We’ve all heard the argument that regulations increase the costs of doing business and thereby lower economic output and job creation. But just by how much? In Regulatory Expenditures, Economic Growth and Jobs, the Phoenix Center estimates the relationship between government spending on regulatory activity and economic growth and job recovery. The results are astounding and suggest that Congress could make a big positive impact on the economy by cutting funding to the myriad of federal regulatory agencies forcing the economy under their stranglehold.

According to the report:



… even a small 5%  reduction in the regulatory budget (about $2.8 billion) will result in about $75 billion in expanded private-sector GDP each year, with an increase in employment by 1.2 million jobs annually.  On average, eliminating the job of a single regulator grows the American economy by $6.2 million and nearly 100 private sector jobs annually.  Conversely, each million dollar increase in the regulatory budget costs the economy 420 private sector jobs.  


Earlier this year, President Obama asked for “a government-wide review of the rules already on the books to remove outdated regulations that stifle job creation and make our economy less competitive.” Well, let’s get on it!

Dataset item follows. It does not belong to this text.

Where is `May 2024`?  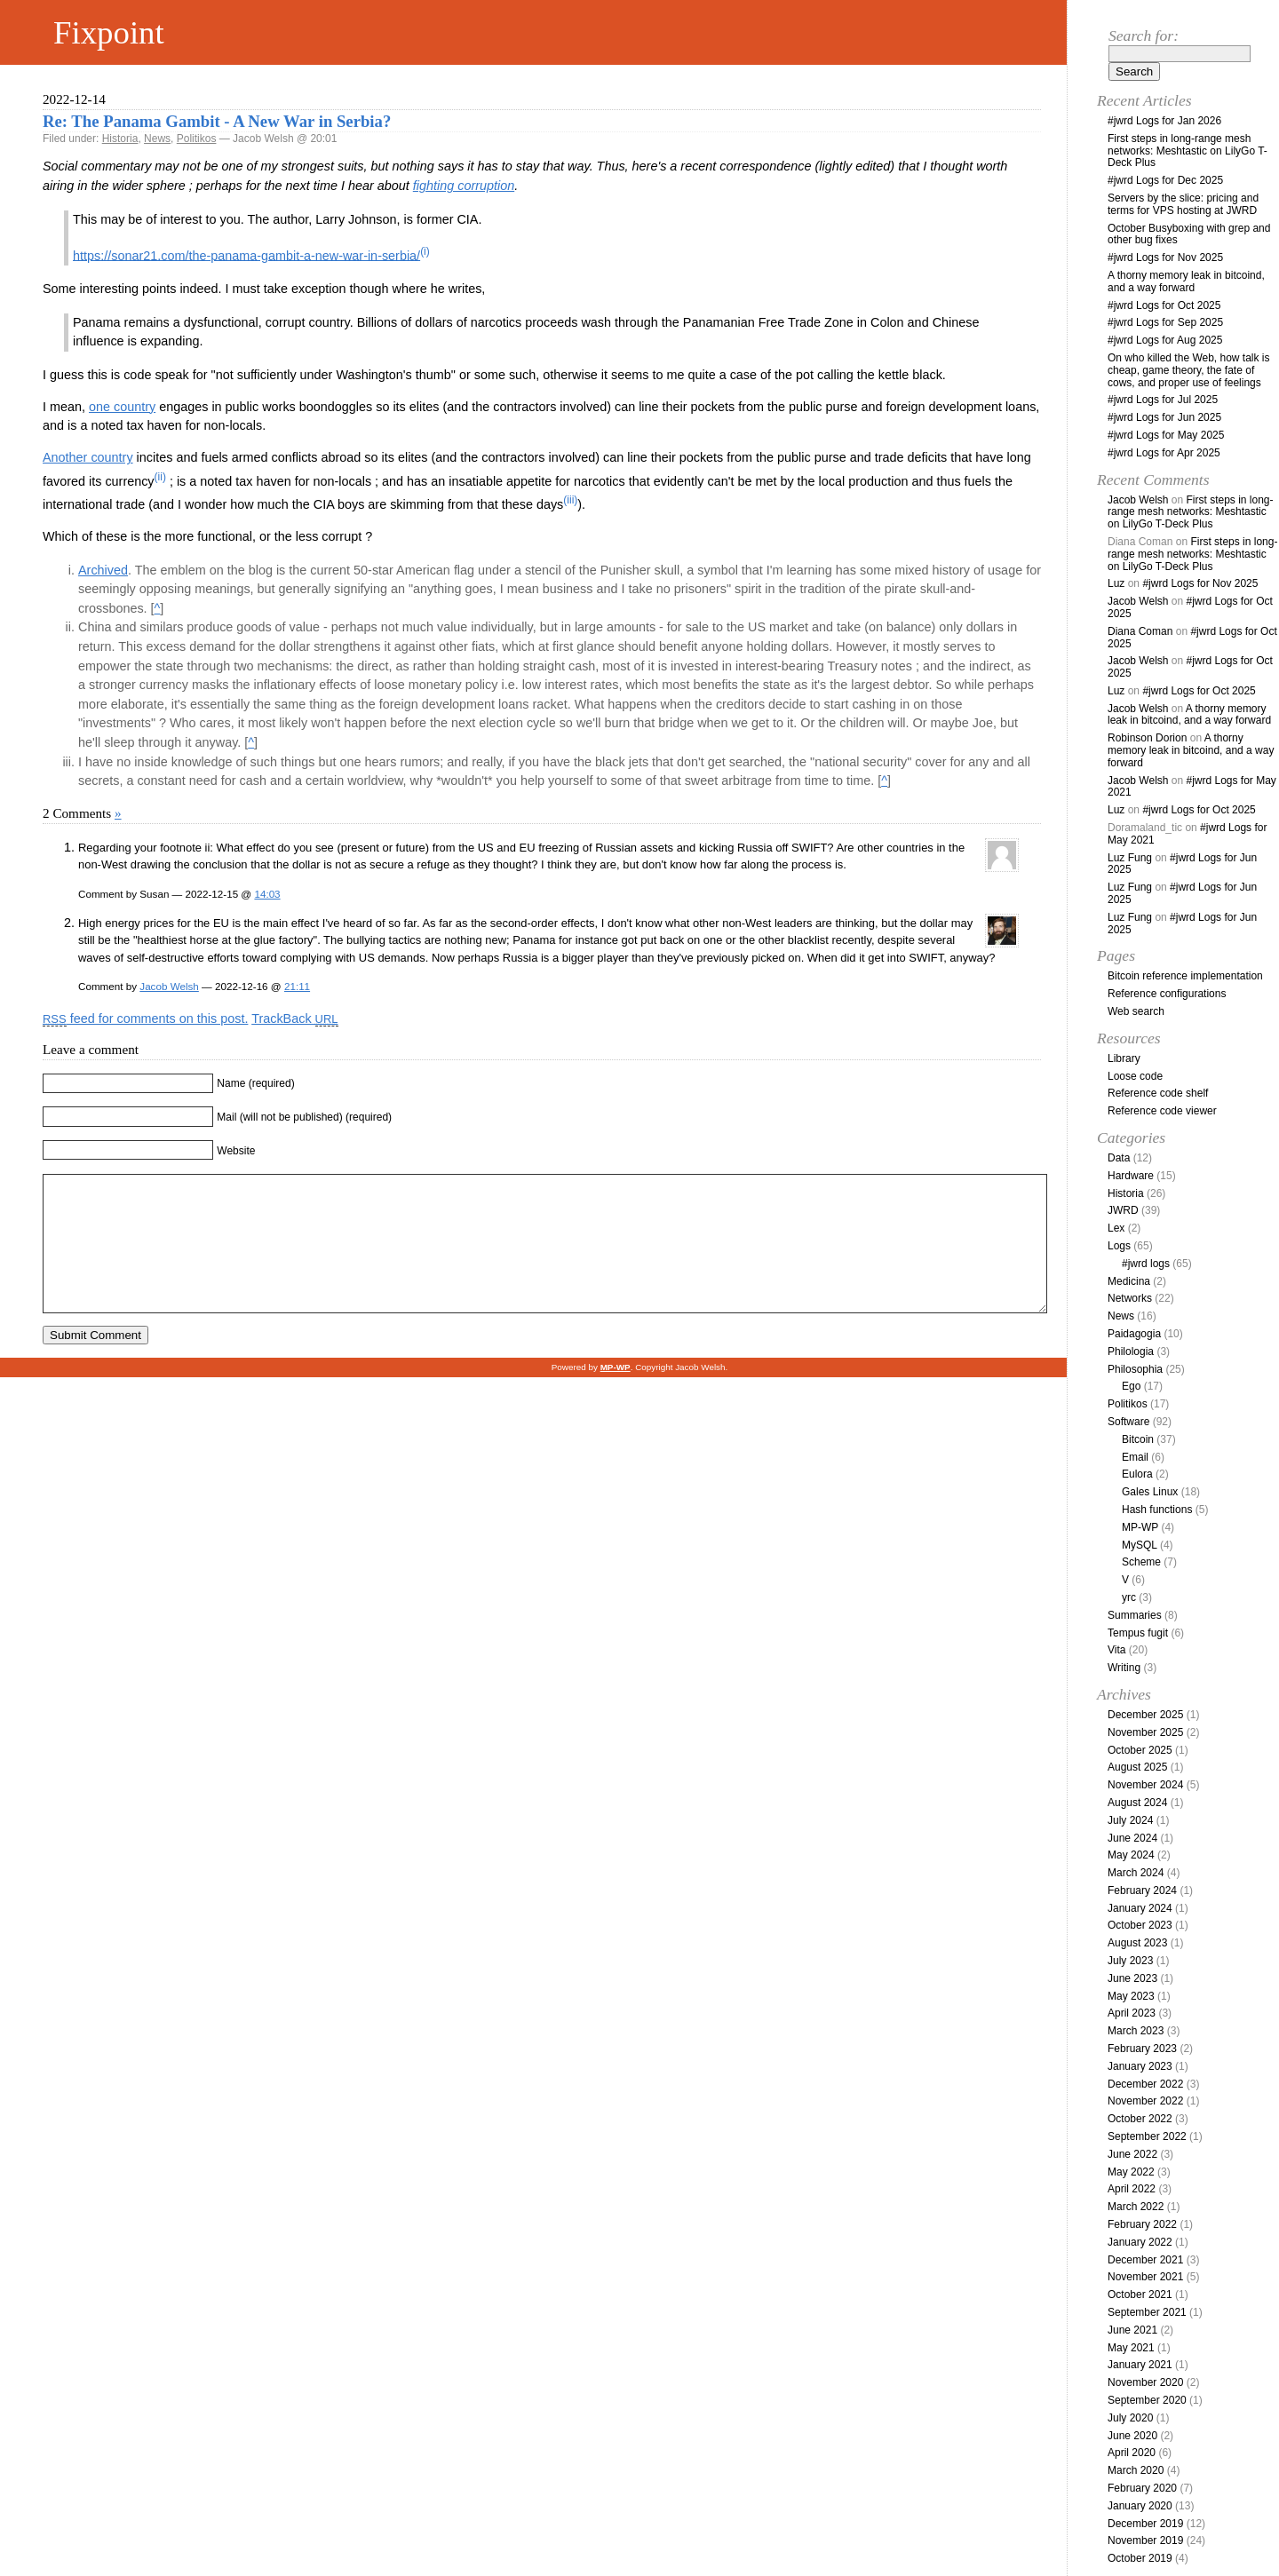
May 2024 is located at coordinates (1131, 1855).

Cutting wasteful, unnecessary regulations that provide negative net benefits for Americans should be a no-brainer one would think. Unfortunately, the process isn’t as easy as it sounds. It’s highly political in nature and it is certainly not in the interest of regulators and their agencies to paint a picture in which their work is rendered non-essential, if not outright harmful. So what can be done?


The Phoenix Center suggests that reducing the overall size of the regulatory bureaucracy by curbing federal spending on such efforts, might be a more effective approach to motivating regulators to prioritize essential and beneficial interventions, once they are forced to “do more with less.”